Stored items:
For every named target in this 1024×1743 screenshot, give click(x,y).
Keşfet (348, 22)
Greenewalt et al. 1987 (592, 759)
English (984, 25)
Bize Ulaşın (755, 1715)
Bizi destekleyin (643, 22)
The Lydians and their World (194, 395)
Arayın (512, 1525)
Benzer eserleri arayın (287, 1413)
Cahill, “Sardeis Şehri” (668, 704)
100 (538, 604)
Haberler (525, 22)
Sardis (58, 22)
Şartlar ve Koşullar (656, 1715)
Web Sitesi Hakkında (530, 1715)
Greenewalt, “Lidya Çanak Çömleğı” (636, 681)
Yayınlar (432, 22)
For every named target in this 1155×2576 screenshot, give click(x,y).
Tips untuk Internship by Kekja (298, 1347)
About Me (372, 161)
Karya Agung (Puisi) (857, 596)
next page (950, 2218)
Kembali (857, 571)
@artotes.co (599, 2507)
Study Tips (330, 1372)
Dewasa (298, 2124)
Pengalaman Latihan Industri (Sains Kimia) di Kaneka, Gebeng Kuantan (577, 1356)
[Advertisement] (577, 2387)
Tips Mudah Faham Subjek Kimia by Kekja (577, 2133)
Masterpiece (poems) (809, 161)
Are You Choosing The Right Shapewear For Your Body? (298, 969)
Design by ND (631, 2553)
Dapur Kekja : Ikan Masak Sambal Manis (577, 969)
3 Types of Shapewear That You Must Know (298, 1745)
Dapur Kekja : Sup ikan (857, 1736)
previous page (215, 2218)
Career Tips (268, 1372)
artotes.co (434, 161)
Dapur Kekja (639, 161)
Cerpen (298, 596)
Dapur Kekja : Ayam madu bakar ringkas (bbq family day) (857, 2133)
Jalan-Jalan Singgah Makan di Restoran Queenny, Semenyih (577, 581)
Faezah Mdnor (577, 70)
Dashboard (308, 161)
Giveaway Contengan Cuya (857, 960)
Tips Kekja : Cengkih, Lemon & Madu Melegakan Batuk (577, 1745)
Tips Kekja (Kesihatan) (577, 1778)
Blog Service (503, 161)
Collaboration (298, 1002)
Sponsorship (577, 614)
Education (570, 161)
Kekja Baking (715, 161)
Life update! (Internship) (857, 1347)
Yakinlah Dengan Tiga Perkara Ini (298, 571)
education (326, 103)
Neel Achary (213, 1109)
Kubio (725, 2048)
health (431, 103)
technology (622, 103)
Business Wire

Your objective
Among the records above, find each line holding the string "every" and pull it out.

Response to the exercise
For every named target in this 1024×1743 screenshot, give click(x,y).
For every named target in this 1155×2576 screenshot, give click(x,y).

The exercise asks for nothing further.